Spring vegetables are here! Seasonal produce is a great way to get your nutrients. Top picks for this year's harvest:
Asparagus is an energizing and low-calorie spring vegetable that is a good source of vitamin C, vitamin A and folate. Asparagus season is now upon us, running from April to June. To keep the nutrients and flavour high, don't overcook your asparagus. Thin spears only need three minutes in the steamer or pop them in the oven at 204 C or 400 F for 10 to 15 minutes. You can also barbecue them and then season with a drizzle of balsamic vinegar.

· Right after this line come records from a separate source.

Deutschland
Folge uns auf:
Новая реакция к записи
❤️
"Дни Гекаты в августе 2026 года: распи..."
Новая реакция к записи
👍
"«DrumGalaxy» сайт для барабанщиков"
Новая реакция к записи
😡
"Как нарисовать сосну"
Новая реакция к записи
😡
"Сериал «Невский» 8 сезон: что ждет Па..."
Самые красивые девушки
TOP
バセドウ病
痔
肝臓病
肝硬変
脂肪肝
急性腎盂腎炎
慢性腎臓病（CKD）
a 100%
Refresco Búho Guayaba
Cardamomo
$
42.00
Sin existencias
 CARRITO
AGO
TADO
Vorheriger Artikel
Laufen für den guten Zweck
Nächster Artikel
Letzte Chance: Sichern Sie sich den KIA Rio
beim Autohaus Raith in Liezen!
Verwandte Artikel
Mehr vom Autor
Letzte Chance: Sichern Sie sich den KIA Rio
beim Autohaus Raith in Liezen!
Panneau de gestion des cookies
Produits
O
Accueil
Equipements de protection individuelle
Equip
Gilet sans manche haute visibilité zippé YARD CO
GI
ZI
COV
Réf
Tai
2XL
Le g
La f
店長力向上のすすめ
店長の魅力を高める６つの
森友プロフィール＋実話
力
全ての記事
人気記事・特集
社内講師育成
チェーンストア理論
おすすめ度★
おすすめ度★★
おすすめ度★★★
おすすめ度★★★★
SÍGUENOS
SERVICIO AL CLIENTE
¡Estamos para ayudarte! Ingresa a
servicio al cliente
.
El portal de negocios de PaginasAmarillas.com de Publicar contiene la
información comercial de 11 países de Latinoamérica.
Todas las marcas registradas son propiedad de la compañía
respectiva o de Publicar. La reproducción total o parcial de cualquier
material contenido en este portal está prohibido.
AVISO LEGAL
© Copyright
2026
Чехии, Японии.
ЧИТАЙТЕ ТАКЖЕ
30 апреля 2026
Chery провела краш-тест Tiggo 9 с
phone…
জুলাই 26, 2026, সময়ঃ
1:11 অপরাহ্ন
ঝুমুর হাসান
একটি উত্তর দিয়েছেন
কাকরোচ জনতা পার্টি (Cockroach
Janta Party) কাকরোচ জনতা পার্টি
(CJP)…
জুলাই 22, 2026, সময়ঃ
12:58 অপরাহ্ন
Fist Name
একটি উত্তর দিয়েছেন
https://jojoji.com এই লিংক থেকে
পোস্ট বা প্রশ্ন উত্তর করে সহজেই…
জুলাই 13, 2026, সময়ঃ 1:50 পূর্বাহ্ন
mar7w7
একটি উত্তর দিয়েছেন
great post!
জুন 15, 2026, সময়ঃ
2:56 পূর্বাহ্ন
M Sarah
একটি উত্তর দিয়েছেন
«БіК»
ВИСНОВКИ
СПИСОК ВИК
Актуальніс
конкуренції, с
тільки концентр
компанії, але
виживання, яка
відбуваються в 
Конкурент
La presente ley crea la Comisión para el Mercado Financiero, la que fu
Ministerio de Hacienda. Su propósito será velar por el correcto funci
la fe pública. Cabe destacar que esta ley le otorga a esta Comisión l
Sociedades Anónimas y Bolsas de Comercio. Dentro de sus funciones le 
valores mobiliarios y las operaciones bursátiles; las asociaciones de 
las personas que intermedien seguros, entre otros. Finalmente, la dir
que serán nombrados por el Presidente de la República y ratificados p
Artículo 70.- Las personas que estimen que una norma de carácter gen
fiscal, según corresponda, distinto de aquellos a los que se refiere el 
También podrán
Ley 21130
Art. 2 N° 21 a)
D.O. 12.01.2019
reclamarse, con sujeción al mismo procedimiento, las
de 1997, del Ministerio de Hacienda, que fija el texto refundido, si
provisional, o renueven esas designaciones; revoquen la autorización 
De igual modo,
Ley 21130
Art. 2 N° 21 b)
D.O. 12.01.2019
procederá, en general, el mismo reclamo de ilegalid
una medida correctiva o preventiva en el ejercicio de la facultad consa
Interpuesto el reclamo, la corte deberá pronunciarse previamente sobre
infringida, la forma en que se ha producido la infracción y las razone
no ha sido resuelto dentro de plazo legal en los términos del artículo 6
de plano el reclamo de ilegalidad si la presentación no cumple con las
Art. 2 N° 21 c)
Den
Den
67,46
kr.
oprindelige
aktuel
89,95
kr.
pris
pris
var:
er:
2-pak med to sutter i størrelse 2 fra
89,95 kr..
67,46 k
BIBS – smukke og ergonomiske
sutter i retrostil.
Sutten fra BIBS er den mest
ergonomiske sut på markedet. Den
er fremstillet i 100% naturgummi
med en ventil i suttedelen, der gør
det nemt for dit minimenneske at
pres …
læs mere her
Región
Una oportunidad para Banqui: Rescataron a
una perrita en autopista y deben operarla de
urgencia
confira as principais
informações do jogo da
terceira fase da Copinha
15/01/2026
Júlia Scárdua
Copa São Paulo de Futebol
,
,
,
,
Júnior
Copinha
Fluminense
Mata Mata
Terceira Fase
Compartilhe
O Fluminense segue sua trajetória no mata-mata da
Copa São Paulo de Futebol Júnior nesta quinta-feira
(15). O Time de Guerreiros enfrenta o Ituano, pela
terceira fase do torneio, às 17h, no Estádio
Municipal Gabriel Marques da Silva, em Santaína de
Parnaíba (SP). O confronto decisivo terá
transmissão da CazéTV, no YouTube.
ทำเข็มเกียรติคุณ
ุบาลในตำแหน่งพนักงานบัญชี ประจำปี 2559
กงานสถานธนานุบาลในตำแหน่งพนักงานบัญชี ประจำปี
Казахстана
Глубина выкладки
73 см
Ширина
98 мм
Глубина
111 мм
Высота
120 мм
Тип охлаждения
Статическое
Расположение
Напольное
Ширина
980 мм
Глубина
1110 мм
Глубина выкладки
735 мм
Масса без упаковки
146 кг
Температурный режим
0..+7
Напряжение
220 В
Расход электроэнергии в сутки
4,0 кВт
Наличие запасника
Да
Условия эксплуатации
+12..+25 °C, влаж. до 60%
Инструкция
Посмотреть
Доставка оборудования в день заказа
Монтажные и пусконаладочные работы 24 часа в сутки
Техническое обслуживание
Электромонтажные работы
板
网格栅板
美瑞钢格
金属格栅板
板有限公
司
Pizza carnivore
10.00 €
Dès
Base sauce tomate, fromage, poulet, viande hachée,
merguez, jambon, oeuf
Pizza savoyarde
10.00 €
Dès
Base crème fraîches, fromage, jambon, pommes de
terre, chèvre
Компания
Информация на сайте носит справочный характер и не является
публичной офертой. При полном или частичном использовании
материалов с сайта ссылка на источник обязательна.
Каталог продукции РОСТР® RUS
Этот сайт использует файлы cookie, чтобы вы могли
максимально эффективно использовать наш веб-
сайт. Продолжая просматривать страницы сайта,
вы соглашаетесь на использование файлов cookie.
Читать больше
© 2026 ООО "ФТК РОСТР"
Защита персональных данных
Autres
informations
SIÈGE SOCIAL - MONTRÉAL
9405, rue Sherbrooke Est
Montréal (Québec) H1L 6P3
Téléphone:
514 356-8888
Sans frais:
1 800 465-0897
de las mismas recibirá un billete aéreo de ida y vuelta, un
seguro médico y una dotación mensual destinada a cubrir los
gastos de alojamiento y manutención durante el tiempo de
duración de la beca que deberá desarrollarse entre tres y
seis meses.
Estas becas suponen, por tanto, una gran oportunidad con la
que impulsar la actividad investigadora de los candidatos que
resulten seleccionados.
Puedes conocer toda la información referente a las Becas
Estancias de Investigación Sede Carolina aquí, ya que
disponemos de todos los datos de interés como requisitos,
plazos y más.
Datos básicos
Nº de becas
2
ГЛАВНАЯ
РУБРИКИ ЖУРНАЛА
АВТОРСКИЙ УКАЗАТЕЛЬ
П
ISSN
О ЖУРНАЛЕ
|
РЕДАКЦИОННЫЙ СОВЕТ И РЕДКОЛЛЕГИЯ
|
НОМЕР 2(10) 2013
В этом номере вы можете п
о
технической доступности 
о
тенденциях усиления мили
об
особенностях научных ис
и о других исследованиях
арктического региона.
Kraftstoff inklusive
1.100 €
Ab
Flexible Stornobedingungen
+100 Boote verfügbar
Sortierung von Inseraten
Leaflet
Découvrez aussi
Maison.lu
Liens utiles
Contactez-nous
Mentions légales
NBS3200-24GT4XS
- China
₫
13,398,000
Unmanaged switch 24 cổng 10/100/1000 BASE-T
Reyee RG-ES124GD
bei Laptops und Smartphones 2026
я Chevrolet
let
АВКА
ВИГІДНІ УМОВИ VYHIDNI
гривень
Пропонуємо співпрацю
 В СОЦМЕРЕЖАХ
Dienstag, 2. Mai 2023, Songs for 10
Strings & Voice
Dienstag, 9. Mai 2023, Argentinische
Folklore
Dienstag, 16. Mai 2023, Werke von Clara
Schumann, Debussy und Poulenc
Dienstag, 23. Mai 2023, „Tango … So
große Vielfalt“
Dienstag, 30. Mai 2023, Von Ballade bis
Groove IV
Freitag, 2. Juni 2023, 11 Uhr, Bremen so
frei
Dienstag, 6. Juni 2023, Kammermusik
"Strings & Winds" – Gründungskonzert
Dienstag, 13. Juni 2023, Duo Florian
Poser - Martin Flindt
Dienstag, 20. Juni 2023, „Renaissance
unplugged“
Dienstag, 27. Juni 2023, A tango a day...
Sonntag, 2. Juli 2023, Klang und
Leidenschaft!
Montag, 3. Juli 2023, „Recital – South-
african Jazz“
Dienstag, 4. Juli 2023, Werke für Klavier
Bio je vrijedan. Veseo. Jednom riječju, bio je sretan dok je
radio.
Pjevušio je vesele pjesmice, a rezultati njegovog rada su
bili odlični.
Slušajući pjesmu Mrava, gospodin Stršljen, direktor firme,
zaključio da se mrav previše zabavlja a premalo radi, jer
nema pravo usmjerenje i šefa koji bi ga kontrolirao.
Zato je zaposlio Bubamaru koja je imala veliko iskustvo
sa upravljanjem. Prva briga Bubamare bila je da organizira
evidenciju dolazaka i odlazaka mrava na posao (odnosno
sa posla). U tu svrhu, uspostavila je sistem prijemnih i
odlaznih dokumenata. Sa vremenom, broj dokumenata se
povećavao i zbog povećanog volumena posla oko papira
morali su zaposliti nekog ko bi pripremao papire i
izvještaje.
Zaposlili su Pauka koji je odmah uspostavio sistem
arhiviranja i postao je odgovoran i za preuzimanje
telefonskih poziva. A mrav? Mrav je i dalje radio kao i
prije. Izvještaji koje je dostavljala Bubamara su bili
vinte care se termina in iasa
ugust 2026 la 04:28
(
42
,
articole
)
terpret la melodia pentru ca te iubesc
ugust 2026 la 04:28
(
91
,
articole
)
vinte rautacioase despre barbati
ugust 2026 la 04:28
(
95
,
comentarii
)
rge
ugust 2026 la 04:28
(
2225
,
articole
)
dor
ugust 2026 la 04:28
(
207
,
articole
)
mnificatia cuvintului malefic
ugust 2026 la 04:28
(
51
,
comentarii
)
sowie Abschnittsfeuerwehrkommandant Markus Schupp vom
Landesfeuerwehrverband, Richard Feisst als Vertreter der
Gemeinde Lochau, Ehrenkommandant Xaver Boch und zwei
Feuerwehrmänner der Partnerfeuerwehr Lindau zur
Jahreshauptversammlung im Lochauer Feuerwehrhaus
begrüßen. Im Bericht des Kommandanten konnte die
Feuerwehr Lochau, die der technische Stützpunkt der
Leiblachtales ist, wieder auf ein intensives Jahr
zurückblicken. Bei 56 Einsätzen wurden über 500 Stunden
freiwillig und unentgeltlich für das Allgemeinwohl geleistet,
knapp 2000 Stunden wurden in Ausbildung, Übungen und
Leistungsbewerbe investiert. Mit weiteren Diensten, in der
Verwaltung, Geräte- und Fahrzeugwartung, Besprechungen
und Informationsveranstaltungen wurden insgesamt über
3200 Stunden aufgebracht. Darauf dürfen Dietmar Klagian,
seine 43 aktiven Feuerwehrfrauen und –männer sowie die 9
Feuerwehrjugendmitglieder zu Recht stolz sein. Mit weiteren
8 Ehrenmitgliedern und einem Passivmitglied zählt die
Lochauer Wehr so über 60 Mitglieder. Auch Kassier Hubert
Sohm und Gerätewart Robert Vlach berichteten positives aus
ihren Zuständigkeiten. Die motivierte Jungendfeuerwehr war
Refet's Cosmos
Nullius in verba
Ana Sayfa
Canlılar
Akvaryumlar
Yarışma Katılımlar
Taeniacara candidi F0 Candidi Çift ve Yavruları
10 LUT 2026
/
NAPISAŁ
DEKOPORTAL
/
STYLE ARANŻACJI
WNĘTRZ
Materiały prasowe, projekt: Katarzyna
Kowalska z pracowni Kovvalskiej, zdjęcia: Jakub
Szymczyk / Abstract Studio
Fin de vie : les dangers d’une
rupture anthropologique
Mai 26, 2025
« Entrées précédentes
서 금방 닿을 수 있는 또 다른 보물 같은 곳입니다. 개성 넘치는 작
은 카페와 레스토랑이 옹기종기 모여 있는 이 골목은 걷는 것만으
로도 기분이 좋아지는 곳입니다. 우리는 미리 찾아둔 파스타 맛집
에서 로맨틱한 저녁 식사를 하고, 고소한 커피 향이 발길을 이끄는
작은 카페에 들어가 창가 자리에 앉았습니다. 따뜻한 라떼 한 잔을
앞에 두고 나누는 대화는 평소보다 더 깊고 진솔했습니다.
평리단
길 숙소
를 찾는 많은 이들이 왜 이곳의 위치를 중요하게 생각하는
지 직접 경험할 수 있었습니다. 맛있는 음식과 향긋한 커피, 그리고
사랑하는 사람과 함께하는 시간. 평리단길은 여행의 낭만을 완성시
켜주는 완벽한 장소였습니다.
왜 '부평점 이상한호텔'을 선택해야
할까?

Packed with high nutrition at a low cost, this crop is spring's unsung hero! Rhubarb contains calcium for bone health and potassium for proper organ function. Balance the tart flavour of rhubarb by cooking it with sweet fruits like strawberries in the form of a compote, custard or in baked goods like pies. Or, embrace its tartness and toss in slices of rhubarb stems with beets, olive oil and garlic and roast at 190 C or 375 F until tender. Season with salt and pepper.
This amazing leafy vegetable has vitamin A, vitamin C and lots of fibre. Steam four cups of spinach for a few minutes and you'll meet one quarter of your daily fibre requirement. Add spinach to salads, eggs, chilis and soups. Or simply saute for a few minutes on high with a bit of olive oil to coat the pan and some chopped garlic.
This bright root vegetable is loaded with vitamin C, potassium and folate. Beets are low calorie — only 50 per cup — but they add lots of personality and nutritional punch to salads, especially when roasted and paired with goat cheese and spinach. A more convenient option are canned beets (the non-pickled variety) which are pre-cooked and low in sodium.
This flavourful veggie contains vitamin C and is a healthy but low calorie way to satisfy a craving for crunch. With only eight calories for 10 radishes, consider these refreshing vegetables as a healthier alternative to chips. Their peppery flavour pairs well when dipped in guacamole or Greek-yogurt based dips.